* Extracted information

........

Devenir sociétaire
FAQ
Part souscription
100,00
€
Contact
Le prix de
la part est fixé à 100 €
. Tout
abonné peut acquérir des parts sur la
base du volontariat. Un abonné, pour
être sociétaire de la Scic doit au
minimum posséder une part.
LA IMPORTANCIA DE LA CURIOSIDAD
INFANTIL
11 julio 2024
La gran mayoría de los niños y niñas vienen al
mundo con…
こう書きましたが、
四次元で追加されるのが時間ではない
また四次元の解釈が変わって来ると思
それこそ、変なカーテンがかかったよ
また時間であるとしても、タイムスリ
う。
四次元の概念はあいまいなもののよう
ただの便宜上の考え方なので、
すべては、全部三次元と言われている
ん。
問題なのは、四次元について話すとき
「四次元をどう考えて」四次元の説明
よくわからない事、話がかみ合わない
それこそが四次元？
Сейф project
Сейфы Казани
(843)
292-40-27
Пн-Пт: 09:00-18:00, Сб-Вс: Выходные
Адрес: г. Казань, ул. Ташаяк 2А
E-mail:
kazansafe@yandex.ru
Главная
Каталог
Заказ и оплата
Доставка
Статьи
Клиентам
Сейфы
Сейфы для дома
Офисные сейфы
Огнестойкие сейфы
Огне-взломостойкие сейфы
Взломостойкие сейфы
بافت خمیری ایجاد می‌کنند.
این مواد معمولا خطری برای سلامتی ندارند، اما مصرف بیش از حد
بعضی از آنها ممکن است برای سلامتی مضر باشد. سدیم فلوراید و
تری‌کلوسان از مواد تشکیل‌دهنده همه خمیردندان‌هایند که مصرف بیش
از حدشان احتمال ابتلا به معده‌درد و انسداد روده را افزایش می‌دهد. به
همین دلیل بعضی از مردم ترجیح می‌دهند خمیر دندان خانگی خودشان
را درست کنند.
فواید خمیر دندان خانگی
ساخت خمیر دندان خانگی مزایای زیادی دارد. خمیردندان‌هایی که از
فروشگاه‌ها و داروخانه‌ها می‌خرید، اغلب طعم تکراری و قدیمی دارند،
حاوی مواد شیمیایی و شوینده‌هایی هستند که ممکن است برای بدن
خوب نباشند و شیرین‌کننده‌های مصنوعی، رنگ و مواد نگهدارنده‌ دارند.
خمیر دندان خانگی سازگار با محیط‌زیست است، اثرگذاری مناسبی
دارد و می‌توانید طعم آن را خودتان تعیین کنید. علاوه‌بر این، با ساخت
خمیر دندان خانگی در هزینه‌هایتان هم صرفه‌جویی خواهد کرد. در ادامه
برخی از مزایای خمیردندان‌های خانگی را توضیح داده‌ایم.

........

* Aim of the task
Lines from the one with "را درست کنند." through the last line of the listing above: return these exactly, and nothing else.

* Exercise result
را درست کنند.
فواید خمیر دندان خانگی
ساخت خمیر دندان خانگی مزایای زیادی دارد. خمیردندان‌هایی که از
فروشگاه‌ها و داروخانه‌ها می‌خرید، اغلب طعم تکراری و قدیمی دارند،
حاوی مواد شیمیایی و شوینده‌هایی هستند که ممکن است برای بدن
خوب نباشند و شیرین‌کننده‌های مصنوعی، رنگ و مواد نگهدارنده‌ دارند.
خمیر دندان خانگی سازگار با محیط‌زیست است، اثرگذاری مناسبی
دارد و می‌توانید طعم آن را خودتان تعیین کنید. علاوه‌بر این، با ساخت
خمیر دندان خانگی در هزینه‌هایتان هم صرفه‌جویی خواهد کرد. در ادامه
برخی از مزایای خمیردندان‌های خانگی را توضیح داده‌ایم.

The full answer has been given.